HRABOVE, Ukraine (USA TODAY) -- International monitors who have finally gained full access to the Malaysia Airlines crash site in eastern Ukraine said Tuesday the Boeing 777's cockpit inexplicably had been sawed in half while under the control of Russian-backed separatists.
The monitors said said large parts of the cockpit -- and every part of the fuselage -- were carried off. They said they are not sure why such vital pieces of evidence from the downed plane were tampered with.
Flight 17, carrying 283 passengers and 15 crew members, crashed Thursday after being hit by what U.S. officials suspect was a surface-to-air missile launched from an area controlled by Russian-backed separatists.
The separatists and Russia have denied shooting down the plane, which was flying from Amsterdam to Kuala Lumpur.
The cockpit was found in a section of the crash site that had been immediately cordoned off during the first two days after the plane went down. Witnesses tell USA TODAY that this was also the area where the first bodies were removed.
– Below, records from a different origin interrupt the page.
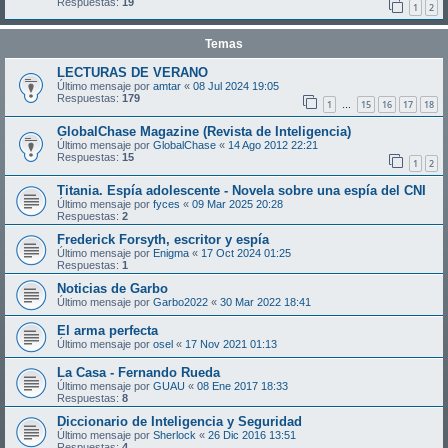
Respuestas:
19
1
2
Temas
LECTURAS DE VERANO
Último mensaje por
amtar
«
08 Jul 2024 19:05
Respuestas:
179
1
15
16
17
18
…
GlobalChase Magazine (Revista de Inteligencia)
Último mensaje por
GlobalChase
«
14 Ago 2012 22:21
Respuestas:
15
1
2
Titania. Espía adolescente - Novela sobre una espía del CNI
Último mensaje por
fyces
«
09 Mar 2025 20:28
Respuestas:
2
Frederick Forsyth, escritor y espía
Último mensaje por
Enigma
«
17 Oct 2024 01:25
Respuestas:
1
Noticias de Garbo
Último mensaje por
Garbo2022
«
30 Mar 2022 18:41
El arma perfecta
Último mensaje por
osel
«
17 Nov 2021 01:13
La Casa - Fernando Rueda
Último mensaje por
GUAU
«
08 Ene 2017 18:33
Respuestas:
8
Diccionario de Inteligencia y Seguridad
Último mensaje por
Sherlock
«
26 Dic 2016 13:51
Respuestas:
4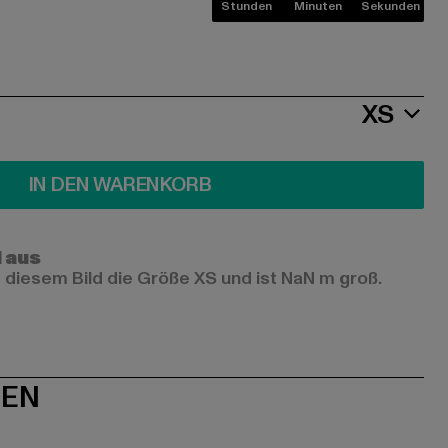
Stunden
Minuten
Sekunden
XS
IN DEN WARENKORB
l aus
 diesem Bild die Größe XS und ist NaN m groß.
NEN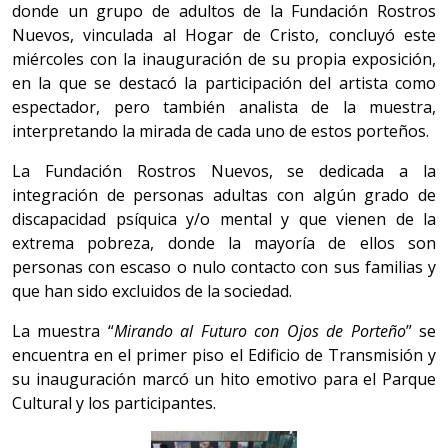
donde un grupo de adultos de la Fundación Rostros
Nuevos, vinculada al Hogar de Cristo, concluyó este
miércoles con la inauguración de su propia exposición,
en la que se destacó la participación del artista como
espectador, pero también analista de la muestra,
interpretando la mirada de cada uno de estos porteños.
La Fundación Rostros Nuevos, se dedicada a la
integración de personas adultas con algún grado de
discapacidad psíquica y/o mental y que vienen de la
extrema pobreza, donde la mayoría de ellos son
personas con escaso o nulo contacto con sus familias y
que han sido excluidos de la sociedad.
La muestra “
Mirando al Futuro con Ojos de Porteño
” se
encuentra en el primer piso el Edificio de Transmisión y
su inauguración marcó un hito emotivo para el Parque
Cultural y los participantes.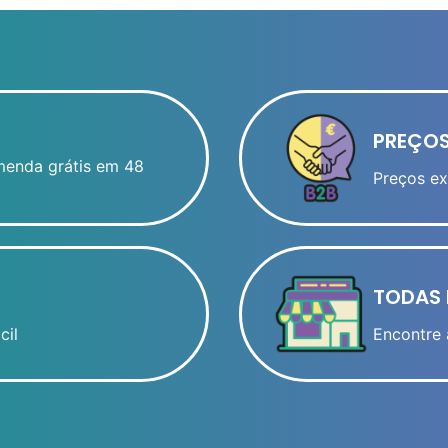
PREÇOS
menda grátis em 48
Preços ex
TODAS 
cil
Encontre 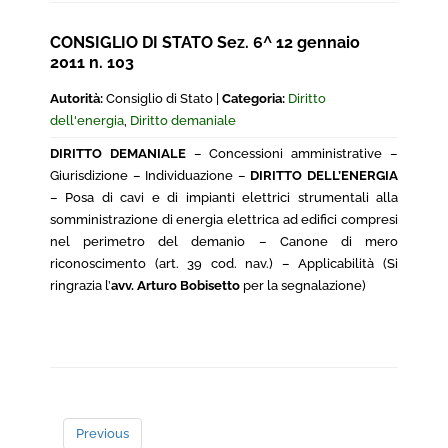
CONSIGLIO DI STATO Sez. 6^ 12 gennaio
2011 n. 103
Autorità:
Consiglio di Stato |
Categoria:
Diritto
dell'energia
,
Diritto demaniale
DIRITTO DEMANIALE
– Concessioni amministrative –
Giurisdizione – Individuazione –
DIRITTO DELL’ENERGIA
– Posa di cavi e di impianti elettrici strumentali alla
somministrazione di energia elettrica ad edifici compresi
nel perimetro del demanio – Canone di mero
riconoscimento (art. 39 cod. nav.) – Applicabilità (Si
ringrazia l’
avv. Arturo Bobisetto
per la segnalazione)
Previous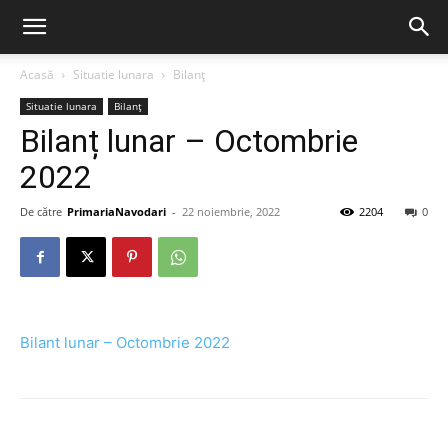
Acasă
Situatie lunara
Bilanț
Situatie lunara
Bilanț
Bilanț lunar – Octombrie
2022
De către
PrimariaNavodari
-
22 noiembrie, 2022
2204
0
Bilant lunar – Octombrie 2022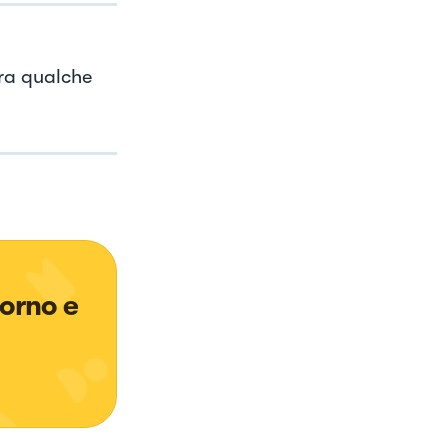
ora qualche
iorno e 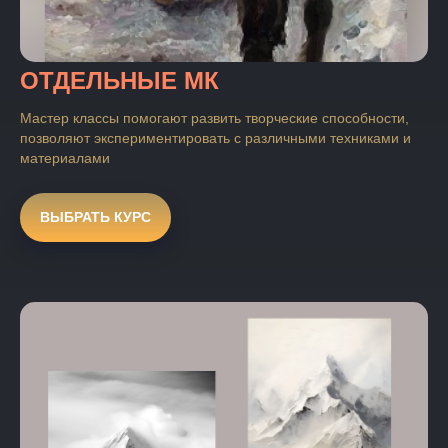
ОТДЕЛЬНЫЕ МК
Мастер классы помогают развить творческие способности,
позволяют экспериментировать с различными техниками и
материалами
ВЫБРАТЬ КУРС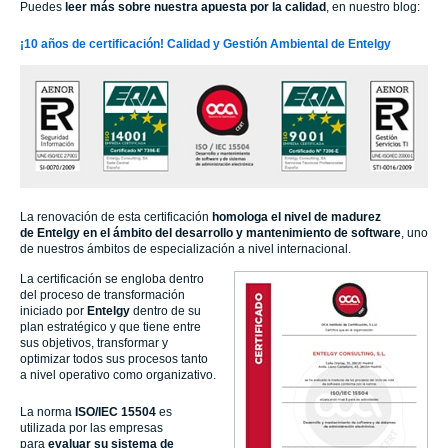
Puedes
leer más sobre nuestra apuesta por la calidad
, en nuestro blog:
¡10 años de certificación! Calidad y Gestión Ambiental de Entelgy
La renovación de esta certificación
homologa el nivel de madurez
de Entelgy en el ámbito del desarrollo y mantenimiento de software
, uno
de nuestros ámbitos de especialización a nivel internacional.
La certificación se engloba dentro
del proceso de transformación
iniciado por
Entelgy
dentro de su
plan estratégico y que tiene entre
sus objetivos, transformar y
optimizar todos sus procesos tanto
a nivel operativo como organizativo.
La norma
ISO/IEC 15504
es
utilizada por las empresas
para
evaluar su sistema de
The cockpit apparently was cut in half with diesel-powered saws.
"The rear part of the aircraft, one of the biggest intact pieces, has definitely been hacked into," said Michael Bociurkiw, spokesman for the group of international monitors from the Organize for Security and Cooperation in Europe (OSCE).
On Monday, President Obama had called on Russia on Monday to get separatists to stop hampering the crash investigation and allow international experts free access to the crash site.
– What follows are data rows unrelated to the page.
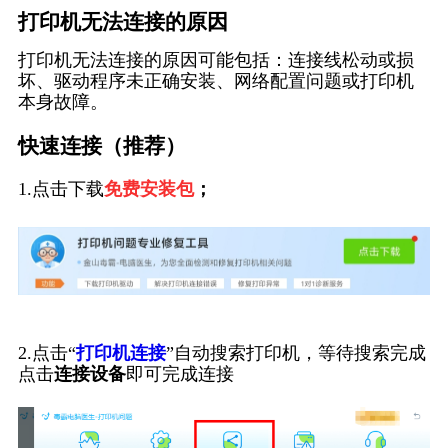
打印机无法连接的原因
打印机无法连接的原因可能包括：连接线松动或损
坏、驱动程序未正确安装、网络配置问题或打印机
本身故障。
快速连接（推荐）
1.点击下载
免费安装包
；
2.点击“
打印机连接
”自动搜索打印机，等待搜索完成
点击
连接设备
即可完成连接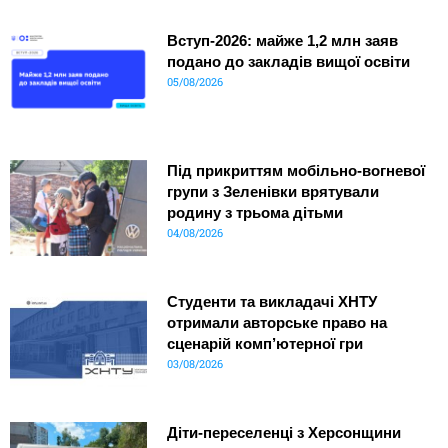
Вступ-2026: майже 1,2 млн заяв
подано до закладів вищої освіти
05/08/2026
Під прикриттям мобільно-вогневої
групи з Зеленівки врятували
родину з трьома дітьми
04/08/2026
Студенти та викладачі ХНТУ
отримали авторське право на
сценарій комп’ютерної гри
03/08/2026
Діти-переселенці з Херсонщини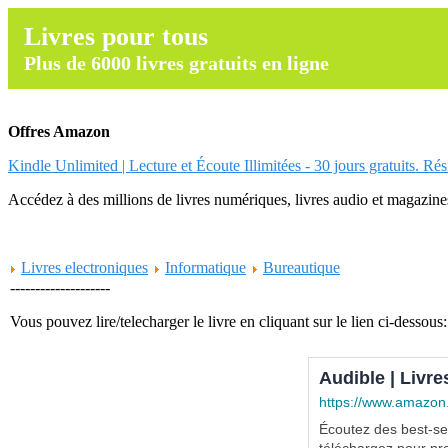
Livres pour tous
Plus de 6000 livres gratuits en ligne
Offres Amazon
Kindle Unlimited | Lecture et Écoute Illimitées - 30 jours gratuits. Ré
Accédez à des millions de livres numériques, livres audio et magazines.
Livres electroniques
Informatique
Bureautique
--------------------
Vous pouvez lire/telecharger le livre en cliquant sur le lien ci-dessous:
Audible | Livre
https://www.amazon
Écoutez des best-sel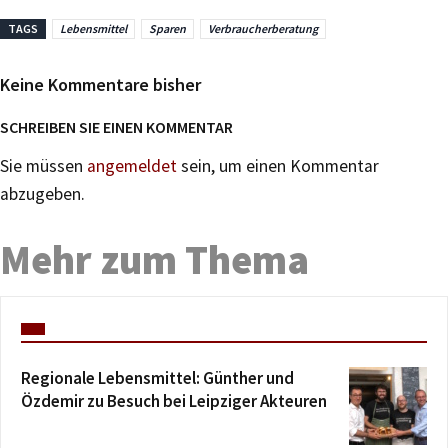
TAGS
Lebensmittel
Sparen
Verbraucherberatung
Keine Kommentare bisher
SCHREIBEN SIE EINEN KOMMENTAR
Sie müssen
angemeldet
sein, um einen Kommentar
abzugeben.
Mehr zum Thema
Regionale Lebensmittel: Günther und
Özdemir zu Besuch bei Leipziger Akteuren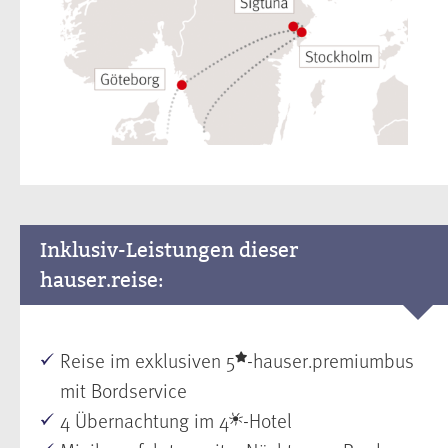
Inklusiv-Leistungen dieser
hauser.reise:
Reise im exklusiven 5
-hauser.premiumbus
mit Bordservice
4 Übernachtung im 4
-Hotel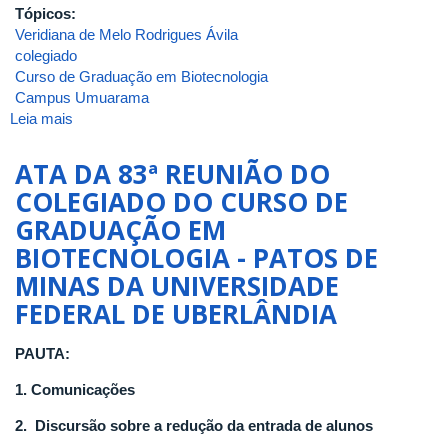
Tópicos:
Veridiana de Melo Rodrigues Ávila
colegiado
Curso de Graduação em Biotecnologia
Campus Umuarama
Leia mais
sobre
Portaria
de
ATA DA 83ª REUNIÃO DO
Pessoal
COLEGIADO DO CURSO DE
UFU
GRADUAÇÃO EM
Nº
1836,
BIOTECNOLOGIA - PATOS DE
de
MINAS DA UNIVERSIDADE
20
FEDERAL DE UBERLÂNDIA
de
março
de
PAUTA:
2025
1. Comunicações
2.
Discursão sobre a redução da entrada de alunos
"The separatists are removing evidence from the crash site," he said. "All of which begs the question: What are they trying to hide?"
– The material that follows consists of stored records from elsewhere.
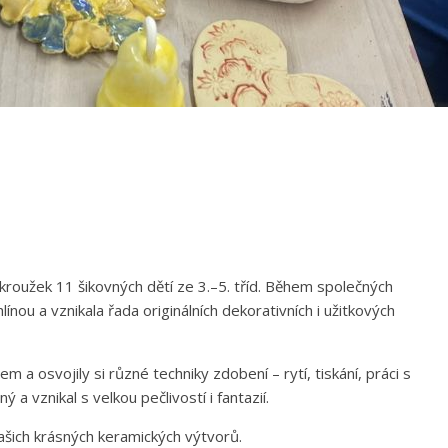
kroužek 11 šikovných dětí ze 3.–5. tříd. Během společných
nou a vznikala řada originálních dekorativních i užitkových
em a osvojily si různé techniky zdobení – rytí, tiskání, práci s
a vznikal s velkou pečlivostí i fantazií.
ašich krásných keramických výtvorů.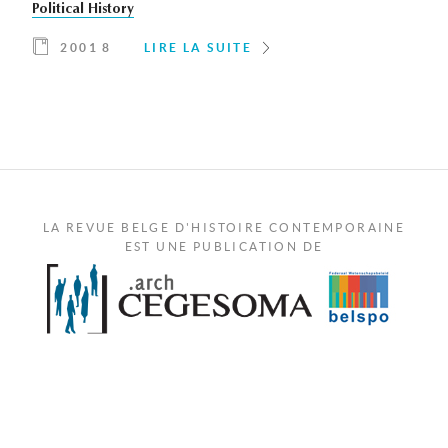
Political History
2001 8
LIRE LA SUITE
LA REVUE BELGE D'HISTOIRE CONTEMPORAINE
EST UNE PUBLICATION DE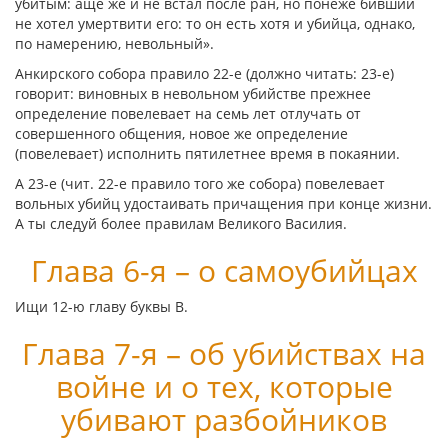
убитым:
аще
же и не встал после ран, но понеже бивший
не хотел умертвити его: то он есть хотя и убийца, однако,
по намерению, невольный».
Анкирского собора правило 22-е (должно читать: 23-е)
говорит: виновных в невольном убийстве прежнее
определение повелевает на семь лет отлучать от
совершенного общения, новое же определение
(повелевает) исполнить пятилетнее время в покаянии.
А 23-е (чит. 22-е правило того же собора) повелевает
вольных убийц удостаивать причащения при конце жизни.
А ты следуй более правилам Великого Василия.
Глава 6-я – о самоубийцах
Ищи 12-ю главу буквы
Β
.
Глава 7-я – об убийствах на
войне и о тех, которые
убивают разбойников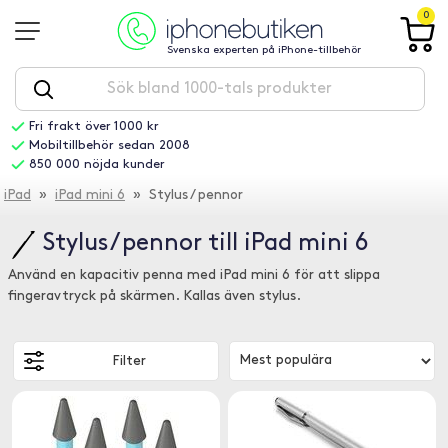
0
Svenska experten på iPhone-tillbehör
Fri frakt över 1000 kr
Mobiltillbehör sedan 2008
850 000 nöjda kunder
iPad
»
iPad mini 6
» Stylus / pennor
Stylus / pennor till iPad mini 6
Använd en kapacitiv penna med iPad mini 6 för att slippa
fingeravtryck på skärmen. Kallas även stylus.
Filter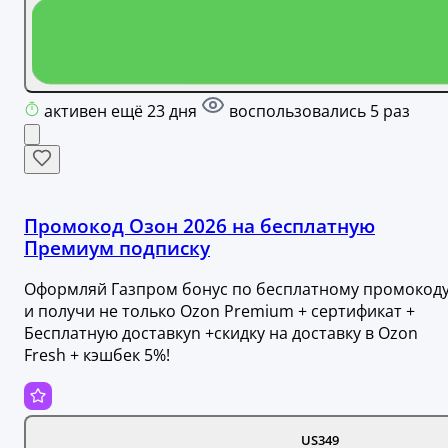
активен ещё 23 дня
воспользовались 5 раз
Промокод Озон 2026 на бесплатную
Премиум подписку
Оформляй Газпром бонус по бесплатному промокод
и получи не только Ozon Premium + сертификат +
Бесплатную доставкуn +скидку на доставку в Ozon
Fresh + кэшбек 5%!
US349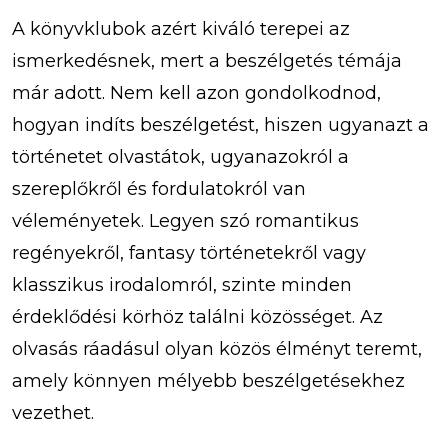
A könyvklubok azért kiváló terepei az
ismerkedésnek, mert a beszélgetés témája
már adott. Nem kell azon gondolkodnod,
hogyan indíts beszélgetést, hiszen ugyanazt a
történetet olvastátok, ugyanazokról a
szereplőkről és fordulatokról van
véleményetek. Legyen szó romantikus
regényekről, fantasy történetekről vagy
klasszikus irodalomról, szinte minden
érdeklődési körhöz találni közösséget. Az
olvasás ráadásul olyan közös élményt teremt,
amely könnyen mélyebb beszélgetésekhez
vezethet.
In a related development, Dutch Foreign Minister Frans Timmermans said Tuesday in Brussels that the European Union is imposing new sanctions against officials deemed responsible for Russia's actions in Ukraine.
Timmermans said the EU's "forceful decision" imposes visa bans and asset freezes on more officials.
He says the ministers also asked the 28-nation bloc's executive arm to prepare for more forceful economic sanctions — including targeting the arms, energy and financial sectors — if Russia fails to back down from destabilizing Ukraine.
Timmerman did not specify how many officials were targeted under the latest sanctions, nor did he reveal their names.
After a four-day standoff, international teams were allowed into the crash site to look for more bodies and to gather evidence, but are cognizant of the political upheaval in the area, which Russia-back rebels have claimed as independent of Ukraine.